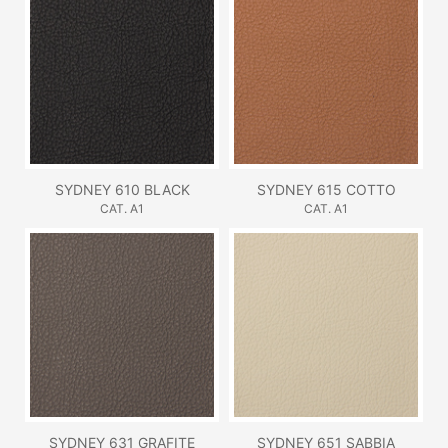
SYDNEY 610 BLACK
SYDNEY 615 COTTO
CAT. A1
CAT. A1
SYDNEY 631 GRAFITE
SYDNEY 651 SABBIA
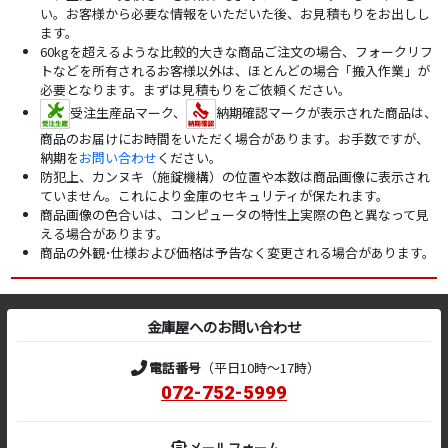
い。お客様から必要な情報をいただいた後、お見積もりをお出しし
ます。
60kgを超えるような比較的大きな商品ご注文の場合、フォークリフ
トなどを所有されるお客様以外は、ほとんどの場合「搬入作業」が
必要となります。まずは見積もりをご依頼ください。
受注生産品マーク、
納期確認マークが表示された商品は、
商品のお届けにお時間をいただく場合があります。お手数ですが、
納期を
お問い合わせ
ください。
防犯上、カンヌキ（施錠機構）の位置や本数は商品画像に表示され
ていません。これにより金庫のセキュリティが保たれます。
商品画像の色合いは、コンピュータの特性上実際の色と異なって見
える場合があります。
商品の外観･仕様および価格は予告なく変更される場合があります。
金庫屋へのお問い合わせ
電話番号
（平日10時～17時）
072-752-5999
メールフォーム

Task | Copy each line of the listing that contains the string "SYDNEY".

Completed task |
SYDNEY 610 BLACK
SYDNEY 615 COTTO
SYDNEY 631 GRAFITE
SYDNEY 651 SABBIA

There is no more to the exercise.